I am experimenting with using forgejo instead of GitHub for my personal projects. So far I like it, however I would like to make it available to the outside world at some point.
I was wondering what kind of traps I should avoid. The following things come to mind so far:
- Forgejo Actions seem like a massive potential security risk, however I do not intend to enable sign up for other
- OpenID appears to be a thing for forgejo, I do not know how it works and it seems like it would allow access to my instance even with registering disabled
- I would put the instance behind a nginx as reverse proxy, but how do you keep bot traffic to a minimum? Anubis?
I feel like there are a ton of things I have not thought of, which is why I am holding off on making anything available without a VPN so far.


I run a forgejo server on the internet for myself so here’s my two cents.
OpenID or any other log in method is just a way to log in to an account on the forgejo server. With registrations disabled it shouldn’t be able to create an account, so there should be no issue. All the extra auth methods also need to be configured and are disabled by default.

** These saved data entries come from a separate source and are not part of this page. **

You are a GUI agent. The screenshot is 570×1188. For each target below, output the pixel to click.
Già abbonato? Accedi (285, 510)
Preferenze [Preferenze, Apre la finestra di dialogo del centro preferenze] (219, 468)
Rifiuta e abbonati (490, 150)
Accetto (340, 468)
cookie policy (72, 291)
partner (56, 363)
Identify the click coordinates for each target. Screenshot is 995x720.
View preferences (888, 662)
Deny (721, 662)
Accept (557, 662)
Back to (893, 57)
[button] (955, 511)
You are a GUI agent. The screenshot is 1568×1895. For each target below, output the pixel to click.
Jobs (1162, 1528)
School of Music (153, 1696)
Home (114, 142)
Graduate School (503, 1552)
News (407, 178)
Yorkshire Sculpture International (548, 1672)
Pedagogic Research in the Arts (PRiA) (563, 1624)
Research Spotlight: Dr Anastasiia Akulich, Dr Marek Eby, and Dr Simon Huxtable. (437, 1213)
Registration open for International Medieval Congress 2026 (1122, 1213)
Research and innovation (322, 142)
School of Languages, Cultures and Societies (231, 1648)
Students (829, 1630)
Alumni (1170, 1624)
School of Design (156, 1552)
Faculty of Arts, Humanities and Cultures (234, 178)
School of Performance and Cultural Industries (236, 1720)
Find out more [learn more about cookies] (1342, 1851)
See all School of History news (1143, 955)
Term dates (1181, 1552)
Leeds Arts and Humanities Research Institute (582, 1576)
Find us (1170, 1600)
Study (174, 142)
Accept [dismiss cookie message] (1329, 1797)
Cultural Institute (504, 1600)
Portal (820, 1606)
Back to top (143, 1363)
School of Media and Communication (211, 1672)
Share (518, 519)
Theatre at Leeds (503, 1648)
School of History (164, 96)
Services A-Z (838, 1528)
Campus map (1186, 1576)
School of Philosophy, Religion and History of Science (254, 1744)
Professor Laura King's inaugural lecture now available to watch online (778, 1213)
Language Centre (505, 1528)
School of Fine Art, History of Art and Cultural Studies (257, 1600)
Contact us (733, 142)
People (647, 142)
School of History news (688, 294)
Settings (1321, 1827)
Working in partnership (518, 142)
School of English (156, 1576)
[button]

Bot traffic can be pretty horrendous once they find your server, I’d say Anubis is basically a requirement at this point. I would also strongly recommend setting up fail2ban for http and ssh, and disabling ssh password auth.
Ah I see, I kinda assumed that OpenID would allow anyone with an OpenID server to just log in. That seemed like it would cause immediate spam issues. It would definitely be nice if I could allow users to create issues or stuff like that at some point. I will definitely have to take a look at fail2ban before I make it available. Thank you.